Jair Bolsonaro editou 32 decretos e
atos contra o Estatuto do Desarmamento. E brada: “Vou armar o
povo!”. Como vai ser isso se um revólver 38 e uma pistola não custam menos que
R$ 3.500, e um fuzil T4 básico, R$ 16 mil? Mas narcomilicianos podem comprar.
Ao elevar o número de armas que os
atiradores esportivos podem
adquirir por ano de 16 para 60, sendo que metade de grosso
calibre, o decreto ignora que as competições olímpicas são realizadas com armas
de chumbinho ou baixo calibre, pois se trata de avaliar a precisão do tiro e
não sua potência. Armas de grosso calibre são malvistas entre os verdadeiros
esportistas, mas são empunhadas pelo número crescente de milicianos que
praticam nos clubes de tiro. Se dez desses milicianos se unirem, terão 600
armas. Poderão adquirir até munição ponto 50, capaz de derrubar helicóptero e
perfurar blindado.
O Exército é afastado da fiscalização desses clubes, que em dois anos passaram de 151 para 1.345. Um bom negócio, aberto só a quem pode pagar. Os militares não mais poderão controlar a venda de miras telescópicas e quebra-chamas das armas, o que só beneficia criminosos e terroristas. Tira-se também o Exército da fiscalização dos carregadores de munição, cujos aceleradores transformam simples pistolas em metralhadoras, como um aposentado demonstrou em Las Vegas em 2017. Em dez minutos, do alto de um hotel, matou 59 pessoas e feriu mais de 500 que assistiam a um show.
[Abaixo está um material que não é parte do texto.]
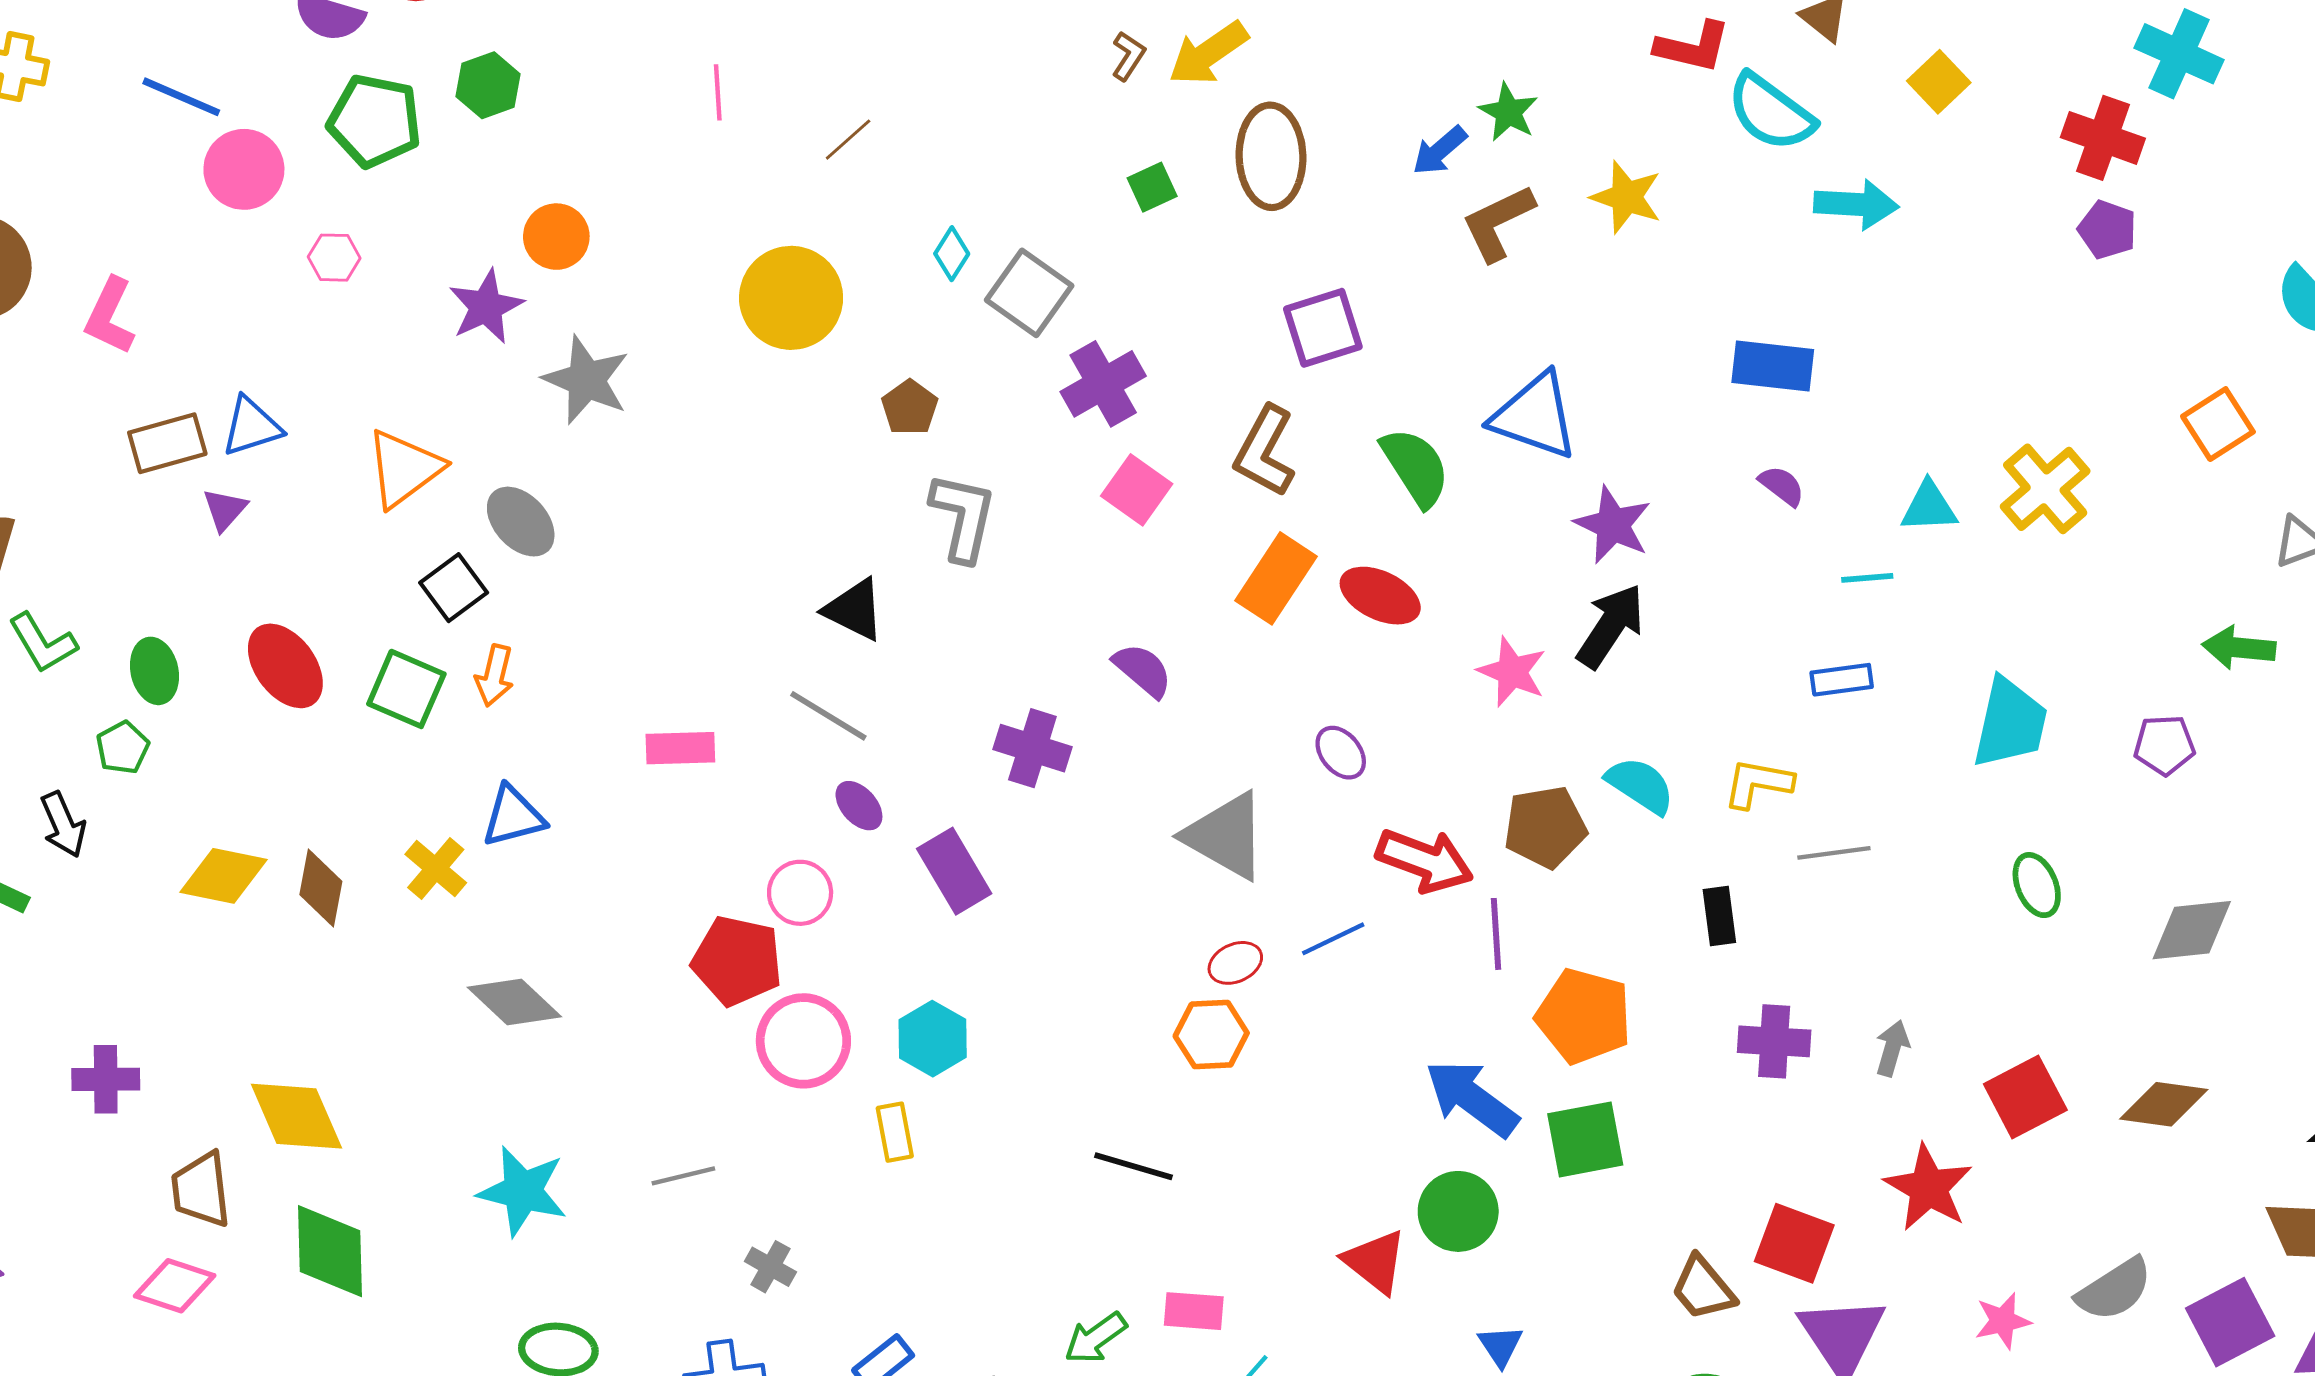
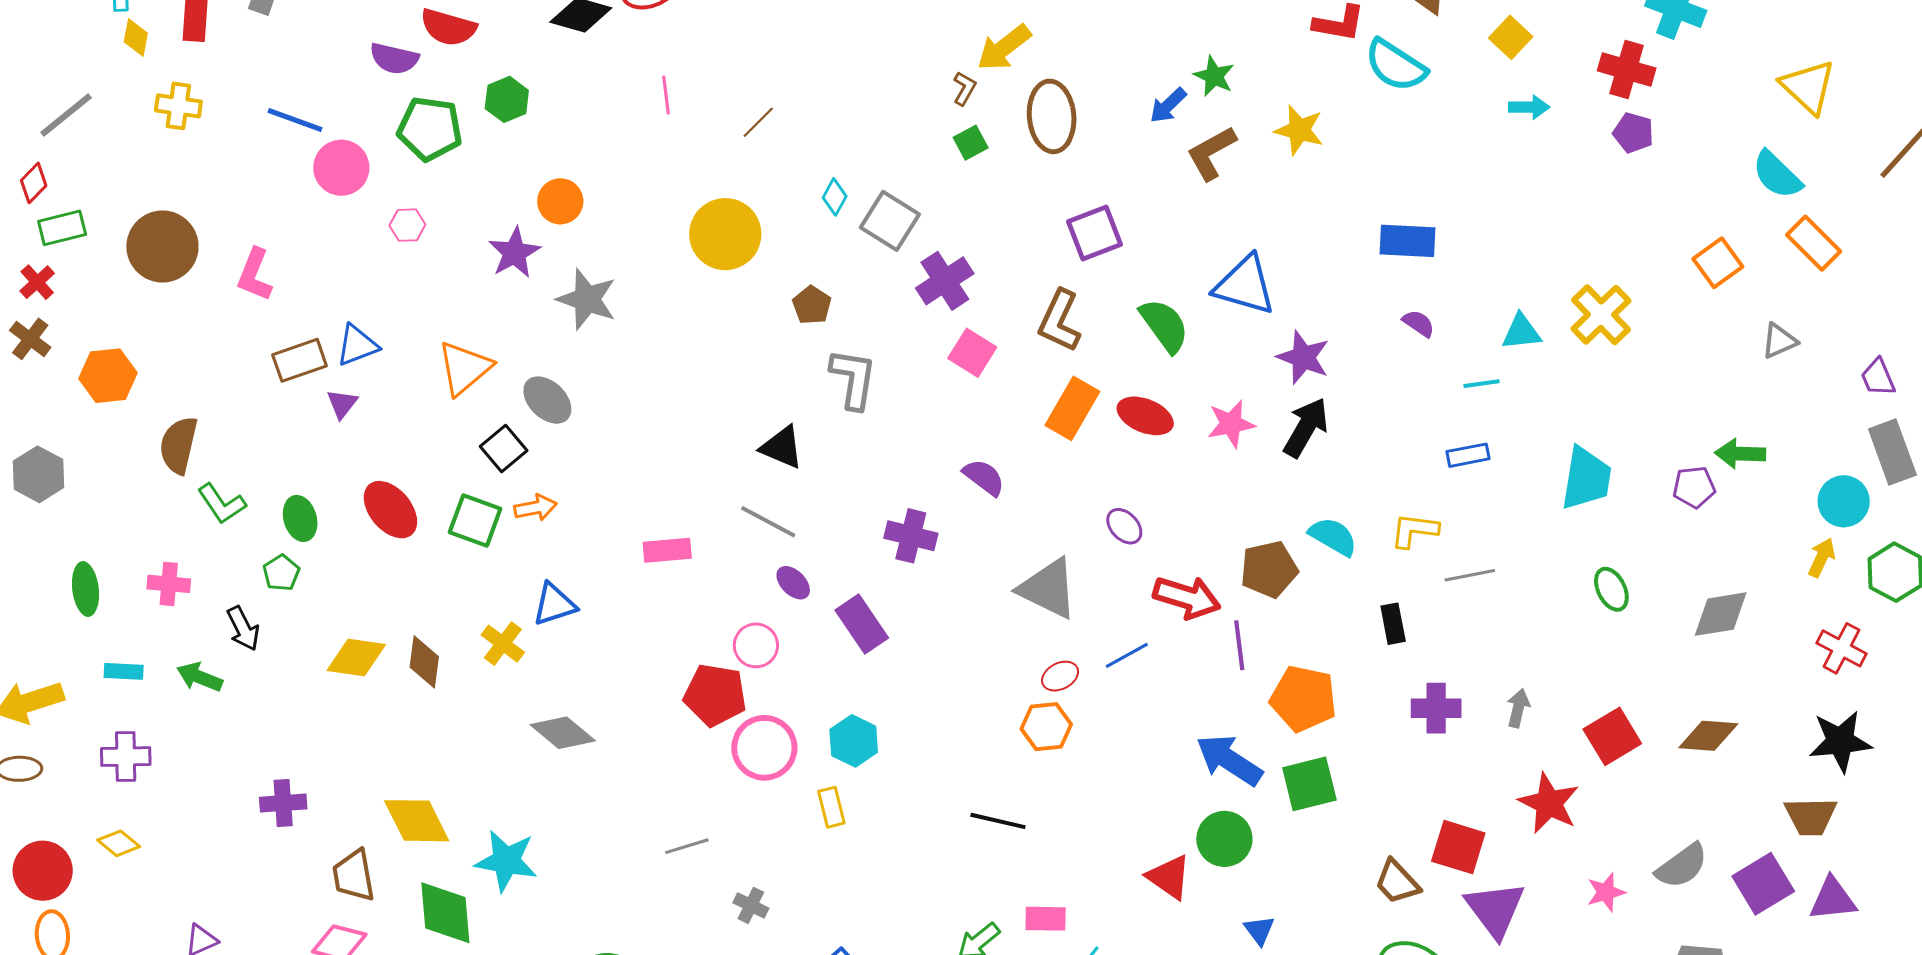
brown L-shape: (1128, 56) -> (965, 88), moved
cyan arrow: (1856, 204) -> (1529, 107), moved, size x0.7
green arrow: (2239, 648) -> (1740, 454), moved
pink star: (1512, 672) -> (1231, 424), moved, turned -30
orange arrow: (495, 676) -> (536, 508), turned -111
cyan star: (523, 1191) -> (506, 861), moved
O rastreamento de armas e munições é
essencial para a elucidação de crimes, que no Brasil não alcança 10% dos
delitos e na Alemanha vai a 96%. Mas um decreto autoriza os clubes e os 556 mil
CACs (colecionadores, atiradores desportivos e caçadores) a recarregar
munições, impossíveis de serem rastreadas.
Milhões de munições oriundas da Polícia
Federal, inviáveis de serem rastreadas porque não foram marcadas pela CBC
(Companhia Brasileira de Cartuchos), conforme manda a lei, acabaram desviadas.
Utilizadas nos assassinatos de 83 pessoas e
em 7 chacinas, vitimaram a vereadora Marielle
Franco, de acordo com pesquisa do Instituto Sou da Paz. Após os
desvios, o Exército promulgou três portarias aperfeiçoando o rastreamento. O
presidente as anulou no dia seguinte.
Grande número de armas de grosso calibre,
sem controle, guarda alguma lógica com autodefesa? Ou é mais coerente com a
organização de narcomilícias com objetivos políticos? O presidente
conclama: “Povo armado
jamais será escravizado!”. Revela sua inspiração ao parafrasear o
grito de Mussolini diante de seus camisas-negras: “Povo armado é forte e
livre!”.
Pelo contrário, milícias jogaram importante
papel na desestabilização de regimes democráticos, como as SAs de Hitler, a
Tonton Macoute no Haiti, a Patria y Libertad de Pinochet, os coletivos de
Maduro e as milícias racistas de Trump. Em 1968, o CCC (Comando de Caça aos
Comunistas) praticou atentados para criar um clima de insegurança que
justificasse a promulgação do AI-5. Meu diretório acadêmico (Caco - Centro
Acadêmico Cândido de Oliveira, da UFRJ) foi destruído por uma granada. Um dos
decretos aumenta a quantidade de pólvora para os CACs de 12 kg para 20 kg,
suficientes para a fabricação de 40 bombas!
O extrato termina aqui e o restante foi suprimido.